=== Task to carry out ===
What is wanted is every line below from the one with "layanan ini, Kami" up to and including the one with "30 ballons et", retyped exactly, pictures excluded, nothing else.

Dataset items
· · · · ·

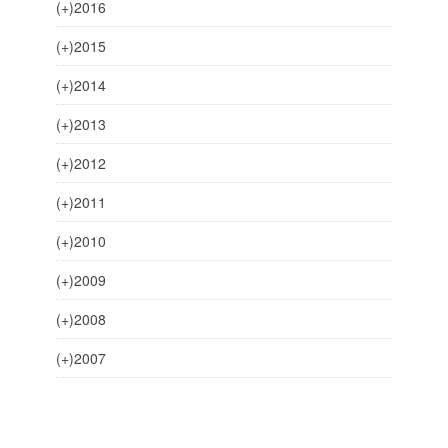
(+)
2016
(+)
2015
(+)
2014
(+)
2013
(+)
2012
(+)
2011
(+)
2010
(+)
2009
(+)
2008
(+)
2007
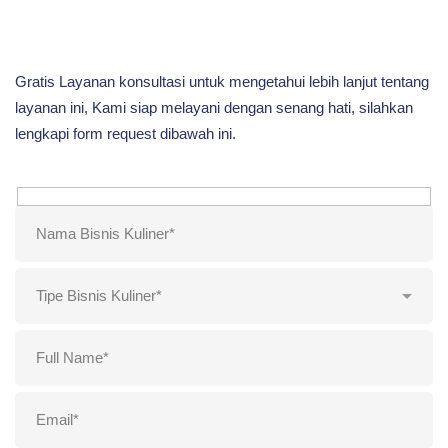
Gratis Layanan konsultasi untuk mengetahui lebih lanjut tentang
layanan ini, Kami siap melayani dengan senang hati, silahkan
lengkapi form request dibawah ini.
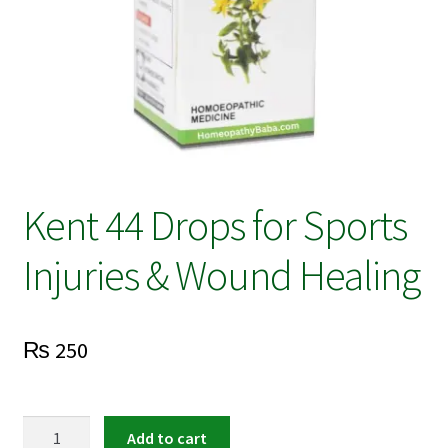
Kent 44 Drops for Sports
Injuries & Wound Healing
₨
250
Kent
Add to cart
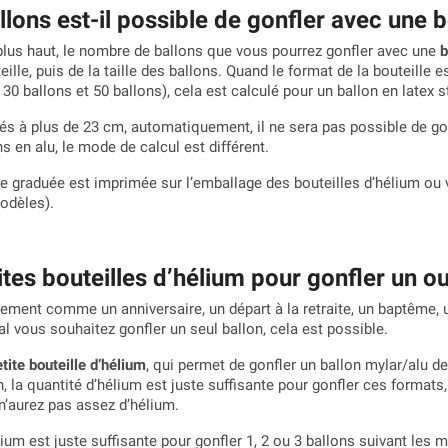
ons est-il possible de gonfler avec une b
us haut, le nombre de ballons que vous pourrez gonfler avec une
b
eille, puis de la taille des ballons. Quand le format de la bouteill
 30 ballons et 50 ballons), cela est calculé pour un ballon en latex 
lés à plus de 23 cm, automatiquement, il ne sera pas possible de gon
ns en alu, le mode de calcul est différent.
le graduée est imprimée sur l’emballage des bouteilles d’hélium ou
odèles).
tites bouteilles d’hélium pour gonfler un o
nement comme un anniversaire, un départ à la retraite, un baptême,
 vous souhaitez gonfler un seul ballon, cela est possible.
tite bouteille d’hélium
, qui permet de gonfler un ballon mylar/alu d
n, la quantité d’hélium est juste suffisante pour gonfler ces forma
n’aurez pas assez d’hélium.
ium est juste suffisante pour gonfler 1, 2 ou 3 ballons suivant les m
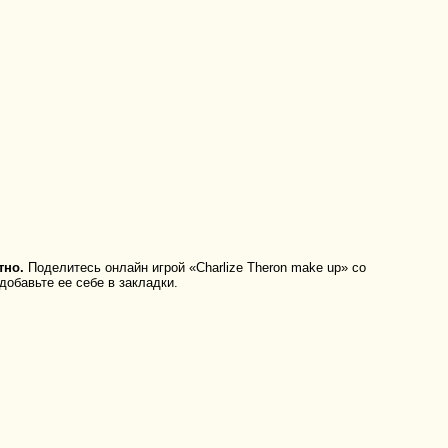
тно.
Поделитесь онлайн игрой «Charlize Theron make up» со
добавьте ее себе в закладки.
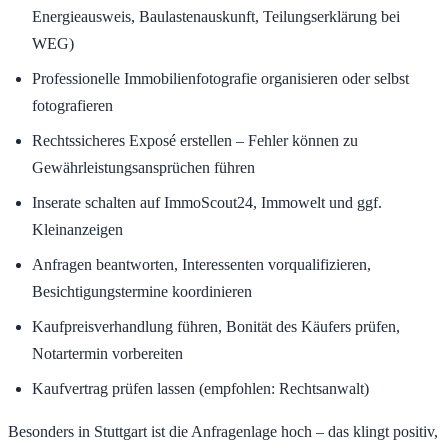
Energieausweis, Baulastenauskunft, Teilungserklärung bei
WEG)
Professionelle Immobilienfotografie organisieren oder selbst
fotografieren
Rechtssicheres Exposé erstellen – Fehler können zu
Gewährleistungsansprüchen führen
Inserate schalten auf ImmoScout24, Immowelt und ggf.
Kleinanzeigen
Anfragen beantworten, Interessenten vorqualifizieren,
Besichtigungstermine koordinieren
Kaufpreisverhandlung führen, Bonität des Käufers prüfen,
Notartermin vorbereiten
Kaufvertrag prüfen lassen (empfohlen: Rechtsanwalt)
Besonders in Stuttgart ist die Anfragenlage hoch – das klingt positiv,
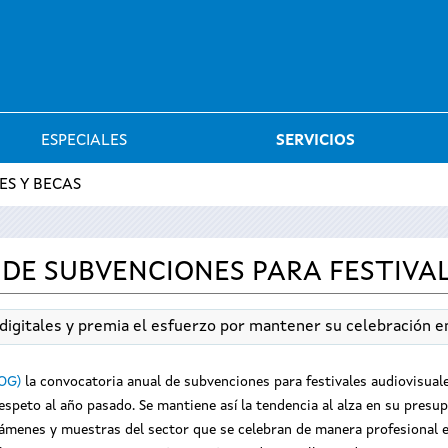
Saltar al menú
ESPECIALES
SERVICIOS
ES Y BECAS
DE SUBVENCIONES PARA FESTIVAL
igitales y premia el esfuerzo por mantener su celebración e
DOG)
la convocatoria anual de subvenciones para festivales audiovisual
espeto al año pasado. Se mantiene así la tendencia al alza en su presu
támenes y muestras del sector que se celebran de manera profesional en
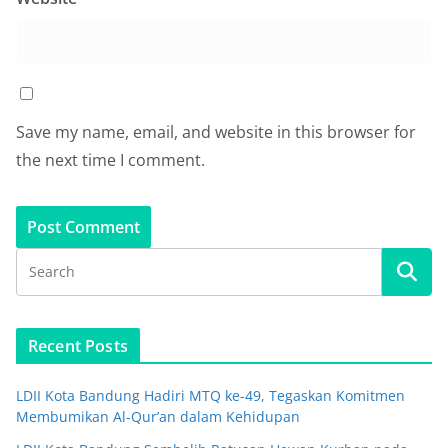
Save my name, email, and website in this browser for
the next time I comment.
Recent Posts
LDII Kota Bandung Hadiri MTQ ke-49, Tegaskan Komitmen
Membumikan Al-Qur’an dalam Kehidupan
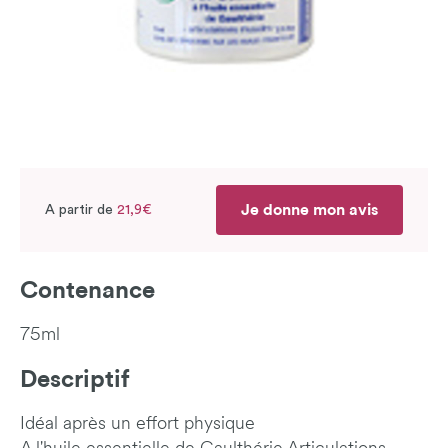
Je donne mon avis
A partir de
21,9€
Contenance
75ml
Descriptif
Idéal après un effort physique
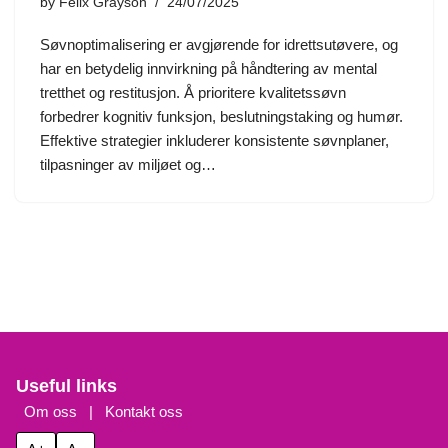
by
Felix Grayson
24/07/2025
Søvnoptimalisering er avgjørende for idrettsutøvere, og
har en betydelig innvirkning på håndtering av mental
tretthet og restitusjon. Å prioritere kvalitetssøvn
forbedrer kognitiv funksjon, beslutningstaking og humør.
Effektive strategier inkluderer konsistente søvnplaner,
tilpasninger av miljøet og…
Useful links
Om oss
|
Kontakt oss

· · · · ·

=== Task output ===
layanan ini, Kami siap melayani dengan senang hati, silahkan
lengkapi form request dibawah ini.
Kent 44 Drops for Sports
Injuries & Wound Healing
₨
250
Kent
Add to cart
ons est-il possible de gonfler avec une b
us haut, le nombre de ballons que vous pourrez gonfler avec une
b
eille, puis de la taille des ballons. Quand le format de la bouteill
 30 ballons et 50 ballons), cela est calculé pour un ballon en latex 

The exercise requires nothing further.